Два года назад, когда пейзаж страха был первой стадией инициирования, мы шли тем же самым путем с Амаром, нашим инструктором. Мой взгляд постоянно спускался вниз, и этого было достаточно, чтобы убить всё мужество, которое было во мне. Именно Амар заметил то, как участилось мое дыхание и мою кожу начали покрывать бусинки пота по мере того, как дальше мы продвигались. Страх будет усиливаться, если ты позволишь ему завладеть тобой, говорил он мне. Я принял его слова близко к сердцу и перестал позволять страху высоты завладевать мной, стараясь не замечать пространства ниже и обращать внимание только на то, что выше меня. Он был тем, кто дал мне новую жизнь, кто стер существование Тобиаса и вдохнул жизнь в Четыре. Он был самым великим наставником, которого я когда-либо знал, и я сожалею каждый день о том, что его жизнь закончилась так рано и резко.

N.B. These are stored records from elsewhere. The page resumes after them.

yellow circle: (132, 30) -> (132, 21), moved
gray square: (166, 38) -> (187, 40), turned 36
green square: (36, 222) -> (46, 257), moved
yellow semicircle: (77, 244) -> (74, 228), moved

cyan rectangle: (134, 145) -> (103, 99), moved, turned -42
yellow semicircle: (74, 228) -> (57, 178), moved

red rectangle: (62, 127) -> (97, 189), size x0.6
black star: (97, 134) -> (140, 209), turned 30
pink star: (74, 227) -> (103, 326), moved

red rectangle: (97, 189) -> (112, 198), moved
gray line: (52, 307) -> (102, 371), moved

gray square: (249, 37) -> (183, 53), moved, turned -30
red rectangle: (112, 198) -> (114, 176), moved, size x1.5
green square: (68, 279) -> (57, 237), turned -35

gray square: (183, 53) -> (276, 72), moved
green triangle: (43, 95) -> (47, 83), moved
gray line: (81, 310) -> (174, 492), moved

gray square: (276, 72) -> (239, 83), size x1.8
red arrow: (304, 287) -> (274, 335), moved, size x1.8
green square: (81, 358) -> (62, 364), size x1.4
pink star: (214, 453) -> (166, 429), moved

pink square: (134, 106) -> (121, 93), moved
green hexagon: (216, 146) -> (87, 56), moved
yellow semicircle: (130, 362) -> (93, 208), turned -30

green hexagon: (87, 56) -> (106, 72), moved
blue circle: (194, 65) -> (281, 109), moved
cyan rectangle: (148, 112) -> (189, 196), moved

Два года назад я не думал, что мне хватит смелости и уверенности, чтобы пройтись по этим Бесстрашным тропам с некой непринужденностью, но теперь, когда я проходил здесь миллионы раз, я знаю это место, как свои пять пальцев. Я обернулся, дабы удостовериться, что все идут за мной. Дрю, опухший от побоев, плелся намного медленно, отставая на пару шагов ото всех остальных. — Держись в темпе, Дрю, — говорю я.

Я перевожу взгляд на Трис, желая увидеть на её лице улыбку, потому что она единственная, кто понял бы эту шутку. Конечно же, я сразу замечаю благодарную улыбку, но я заметил ещё кое-что, её рука находилась в руке Уилла. Улыбка резко сползает с моего лица, поскольку я погружён в раздражающее разочарование. Я думал, что знаю, что такое ревность, когда я стоял на углу своей улицы и наблюдал за детьми, которые были окружены такой заботой родителей, которую я никогда не испытывал, но эти чувства, они отличаются. Это именно то чувство, когда я должен испытывать ревность, я думаю об этом, пробуя новую эмоцию на вкус. Она полна горечи и гнева, мне это не очень нравится.

Я отворачиваюсь и продолжаю вести группу инициированных вперед, мимо разукрашенных граффити стен, в комнату освещенную люминесцентными лампами.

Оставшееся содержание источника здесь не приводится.